A primeira parte do Evangelho de
hoje (vers. 10-14) é uma secção própria de Lucas. Pôr as pessoas as perguntar
“o que devemos fazer” é habitual em Lucas (cf. At 2,37; 16,30; 22,10): sugere
uma abertura à proposta de salvação que vem de Deus. João Baptista propõe,
então, três atitudes concretas para quem quer fazer a experiência de conversão
e de encontro com o Senhor que vem: ao povo em geral, João Baptista recomenda a
sensibilidade às necessidades de quem nada tem e a partilha dos bens; aos
publicanos, pede que não explorem, que não se deixem convencer por esquemas de
enriquecimento ilícito, que não despojem ilegalmente os mais pobres; aos
soldados, pede que não usem de violência, que não abusem do seu poder contra
fracos e indefesos… Repare-se como João Baptista põe em relevo os “crimes
contra o irmão”: tudo aquilo que atenta contra a vida de um só homem é um crime
contra Deus; quem o comete, está a fechar o seu coração e a sua vida à proposta
libertadora que Cristo veio trazer.
Na segunda parte do Evangelho
(vers. 15-18), João Baptista anuncia a chegada do batismo no Espírito Santo,
contraposto ao batismo “na água” de João. O batismo de João é, apenas, uma
proposta de conversão; mas o batismo de Jesus consiste em receber essa vida de
Deus que atua no coração do homem, transforma o homem velho em homem novo, faz
do homem egoísta e fechado em si um homem novo, capaz de partilhar a vida e
amar como Jesus. Faz-se, aqui, referência a essa transformação que Cristo
operará no coração de todos os que estão dispostos a acolher a sua proposta de
libertação: começará, para eles, uma nova vida, uma vida purificada (fogo), uma
vida de onde o pecado e o egoísmo foram eliminados, uma vida segundo Deus. Para
Lucas, este anúncio do profeta João concretizar-se-á plenamente no dia de
Pentecostes.
ATUALIZAÇÃO
Elementos para a reflexão e atualização
da Palavra:
• “E nós, que devemos fazer?” A
expressão revela a atitude correta de quem está aberto à interpelação do
Evangelho. Sugere-se aqui a disponibilidade para questionar a própria vida,
primeiro passo para uma efetiva tomada de consciência do que é necessário
transformar.
• Os bens que temos à nossa
disposição são sempre um dom de Deus e, portanto, pertencem a todos: ninguém
tem o direito de se apropriar deles em seu benefício exclusivo. As
desigualdades chocantes, a indiferença que nos leva a fechar o coração aos
gritos de quem vive abaixo do limiar da dignidade humana, o egoísmo que nos
impede de partilhar com quem nada tem, são obstáculos intransponíveis que
impedem o Senhor de nascer no meio de nós. As nossas comunidades e nós próprios
damos testemunho desta partilha que é sinal do Reino proposto por Jesus?
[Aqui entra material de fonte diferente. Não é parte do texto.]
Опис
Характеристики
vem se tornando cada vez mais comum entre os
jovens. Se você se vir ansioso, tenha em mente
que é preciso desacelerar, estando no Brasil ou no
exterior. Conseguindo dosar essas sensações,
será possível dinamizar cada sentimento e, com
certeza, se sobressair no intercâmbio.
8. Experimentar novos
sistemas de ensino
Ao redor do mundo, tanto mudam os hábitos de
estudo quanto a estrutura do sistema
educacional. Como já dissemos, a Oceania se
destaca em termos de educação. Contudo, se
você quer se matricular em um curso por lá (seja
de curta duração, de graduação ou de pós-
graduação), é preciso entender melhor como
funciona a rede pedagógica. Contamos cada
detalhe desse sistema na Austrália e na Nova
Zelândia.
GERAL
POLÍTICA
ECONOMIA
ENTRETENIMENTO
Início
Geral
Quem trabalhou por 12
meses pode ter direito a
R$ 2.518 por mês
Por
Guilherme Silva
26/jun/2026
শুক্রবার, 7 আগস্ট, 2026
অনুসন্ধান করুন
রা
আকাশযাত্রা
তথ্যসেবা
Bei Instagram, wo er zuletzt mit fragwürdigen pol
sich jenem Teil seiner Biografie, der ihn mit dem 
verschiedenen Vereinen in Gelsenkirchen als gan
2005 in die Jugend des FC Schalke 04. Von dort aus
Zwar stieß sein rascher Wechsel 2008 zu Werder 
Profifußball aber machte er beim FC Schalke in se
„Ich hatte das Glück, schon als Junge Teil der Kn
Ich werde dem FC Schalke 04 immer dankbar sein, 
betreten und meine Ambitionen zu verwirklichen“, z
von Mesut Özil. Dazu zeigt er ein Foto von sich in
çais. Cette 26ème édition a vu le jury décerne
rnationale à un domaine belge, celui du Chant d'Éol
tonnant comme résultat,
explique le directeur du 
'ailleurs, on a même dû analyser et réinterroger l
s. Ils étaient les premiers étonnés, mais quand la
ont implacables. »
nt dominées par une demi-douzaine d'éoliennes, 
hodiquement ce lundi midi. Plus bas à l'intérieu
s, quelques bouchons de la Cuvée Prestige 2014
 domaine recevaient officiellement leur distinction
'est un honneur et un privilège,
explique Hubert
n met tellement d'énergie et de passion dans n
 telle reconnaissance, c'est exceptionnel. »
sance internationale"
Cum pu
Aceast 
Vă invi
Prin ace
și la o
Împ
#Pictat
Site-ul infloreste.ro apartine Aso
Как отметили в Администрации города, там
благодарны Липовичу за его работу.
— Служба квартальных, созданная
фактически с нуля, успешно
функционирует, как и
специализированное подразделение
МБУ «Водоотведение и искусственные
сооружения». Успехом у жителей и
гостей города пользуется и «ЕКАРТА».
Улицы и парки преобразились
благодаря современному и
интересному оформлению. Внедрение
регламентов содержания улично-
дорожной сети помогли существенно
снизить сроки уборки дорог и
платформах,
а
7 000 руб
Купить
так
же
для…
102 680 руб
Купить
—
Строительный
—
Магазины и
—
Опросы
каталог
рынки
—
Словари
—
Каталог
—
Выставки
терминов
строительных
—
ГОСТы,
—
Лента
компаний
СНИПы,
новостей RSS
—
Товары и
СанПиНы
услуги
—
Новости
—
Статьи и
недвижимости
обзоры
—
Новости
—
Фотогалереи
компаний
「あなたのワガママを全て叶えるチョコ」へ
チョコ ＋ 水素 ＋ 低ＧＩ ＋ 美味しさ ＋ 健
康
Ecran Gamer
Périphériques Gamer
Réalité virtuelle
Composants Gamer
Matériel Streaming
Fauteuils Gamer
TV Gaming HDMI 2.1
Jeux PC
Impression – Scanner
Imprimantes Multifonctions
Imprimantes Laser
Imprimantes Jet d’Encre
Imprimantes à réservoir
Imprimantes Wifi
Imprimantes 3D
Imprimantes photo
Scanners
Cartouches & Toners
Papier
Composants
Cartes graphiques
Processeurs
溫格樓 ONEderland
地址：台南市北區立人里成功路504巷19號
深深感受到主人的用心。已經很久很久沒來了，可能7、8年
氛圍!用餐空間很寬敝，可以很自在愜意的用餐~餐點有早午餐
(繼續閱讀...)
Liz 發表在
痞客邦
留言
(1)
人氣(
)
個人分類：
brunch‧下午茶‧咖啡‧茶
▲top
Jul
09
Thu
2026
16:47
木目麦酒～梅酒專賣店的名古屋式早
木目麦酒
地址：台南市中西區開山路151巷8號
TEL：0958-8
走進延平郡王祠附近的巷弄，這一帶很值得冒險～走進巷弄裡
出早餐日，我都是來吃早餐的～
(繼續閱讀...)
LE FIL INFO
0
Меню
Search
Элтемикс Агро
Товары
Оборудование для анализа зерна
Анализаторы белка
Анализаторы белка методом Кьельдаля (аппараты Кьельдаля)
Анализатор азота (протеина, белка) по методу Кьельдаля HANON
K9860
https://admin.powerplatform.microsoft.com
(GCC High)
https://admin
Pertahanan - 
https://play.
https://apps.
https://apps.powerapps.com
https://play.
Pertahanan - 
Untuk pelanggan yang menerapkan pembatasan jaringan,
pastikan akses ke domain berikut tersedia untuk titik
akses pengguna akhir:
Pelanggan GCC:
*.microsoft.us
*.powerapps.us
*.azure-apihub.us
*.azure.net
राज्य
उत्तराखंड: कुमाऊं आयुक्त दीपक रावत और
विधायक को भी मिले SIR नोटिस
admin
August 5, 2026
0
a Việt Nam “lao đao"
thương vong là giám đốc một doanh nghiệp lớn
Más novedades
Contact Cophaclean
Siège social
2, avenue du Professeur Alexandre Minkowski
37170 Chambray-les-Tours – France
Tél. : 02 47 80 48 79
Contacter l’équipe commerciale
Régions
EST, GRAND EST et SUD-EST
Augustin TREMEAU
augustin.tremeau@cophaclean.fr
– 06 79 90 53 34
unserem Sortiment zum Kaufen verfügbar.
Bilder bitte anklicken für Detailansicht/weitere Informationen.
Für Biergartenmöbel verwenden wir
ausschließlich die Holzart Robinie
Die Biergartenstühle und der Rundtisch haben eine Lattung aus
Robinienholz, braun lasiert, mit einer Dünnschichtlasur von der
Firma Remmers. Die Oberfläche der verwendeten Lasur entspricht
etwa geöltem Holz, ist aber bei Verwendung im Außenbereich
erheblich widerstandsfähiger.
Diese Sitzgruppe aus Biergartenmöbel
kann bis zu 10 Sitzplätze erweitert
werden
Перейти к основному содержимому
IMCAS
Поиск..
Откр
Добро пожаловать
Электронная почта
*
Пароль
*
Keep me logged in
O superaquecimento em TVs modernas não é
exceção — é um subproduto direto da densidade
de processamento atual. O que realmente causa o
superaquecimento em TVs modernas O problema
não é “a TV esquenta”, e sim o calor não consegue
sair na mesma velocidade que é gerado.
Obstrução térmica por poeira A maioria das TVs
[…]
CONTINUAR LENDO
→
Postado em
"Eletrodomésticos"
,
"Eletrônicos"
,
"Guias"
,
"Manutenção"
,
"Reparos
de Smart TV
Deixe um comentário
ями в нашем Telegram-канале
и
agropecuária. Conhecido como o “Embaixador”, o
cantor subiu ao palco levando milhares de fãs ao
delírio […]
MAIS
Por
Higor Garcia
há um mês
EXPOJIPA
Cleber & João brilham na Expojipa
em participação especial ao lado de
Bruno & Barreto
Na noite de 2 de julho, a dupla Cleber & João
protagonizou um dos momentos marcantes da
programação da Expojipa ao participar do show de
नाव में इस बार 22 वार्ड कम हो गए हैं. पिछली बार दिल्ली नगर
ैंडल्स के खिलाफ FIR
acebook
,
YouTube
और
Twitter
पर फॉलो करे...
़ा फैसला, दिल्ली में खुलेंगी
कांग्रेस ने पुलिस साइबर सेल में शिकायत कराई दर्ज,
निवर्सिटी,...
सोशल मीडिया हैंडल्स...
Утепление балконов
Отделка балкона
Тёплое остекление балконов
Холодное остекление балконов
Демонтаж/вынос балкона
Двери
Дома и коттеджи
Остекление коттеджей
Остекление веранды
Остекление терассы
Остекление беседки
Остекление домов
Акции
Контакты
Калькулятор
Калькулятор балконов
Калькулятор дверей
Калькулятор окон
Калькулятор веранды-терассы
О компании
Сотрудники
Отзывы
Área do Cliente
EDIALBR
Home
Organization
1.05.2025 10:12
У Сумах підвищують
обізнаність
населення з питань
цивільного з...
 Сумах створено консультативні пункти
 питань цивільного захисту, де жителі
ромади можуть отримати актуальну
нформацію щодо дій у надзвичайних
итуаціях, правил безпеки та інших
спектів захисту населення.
• Os publicanos eram aqueles que
extorquiam dinheiro de modo duvidoso, despojando os mais pobres e enriquecendo
de forma ilícita. Que dizer dos modernos esquemas imorais (às vezes lícitos,
mas imorais) de enriquecimento rápido? Que dizer da corrupção, do branqueamento
de dinheiro sujo, da fuga aos impostos, das taxas exageradas cobradas por
certos serviços, das falcatruas? Será possível prejudicar conscientemente um
irmão ou a comunidade inteira e acolher “o Senhor que vem”?
• “Não exerçais violência sobre
ninguém”… E os atos de violência, que tantas vezes atingem inocentes e derramam
sangue ou, ao menos, provocam sofrimento e injustiça? E os atos gratuitos de
terrorismo, ainda que sejam mascarados de luta pela libertação? E a exploração
de quem trabalha, a recusa de um salário justo, ou a exploração de imigrantes
estrangeiros? E as prepotências que se cometem nos tribunais, nas repartições
públicas, na própria casa e, tantas vezes, nas recepções das nossas igrejas?
Neste quadro, é possível acolher Jesus?
• Ser cristão é ser batizado no
Espírito, quer dizer, é ser portador dessa vida de Deus que nos permite
testemunhar Jesus e a sua proposta. O que é que conduz a nossa caminhada e
motiva as nossas opções – o Espírito, ou o nosso egoísmo e comodismo?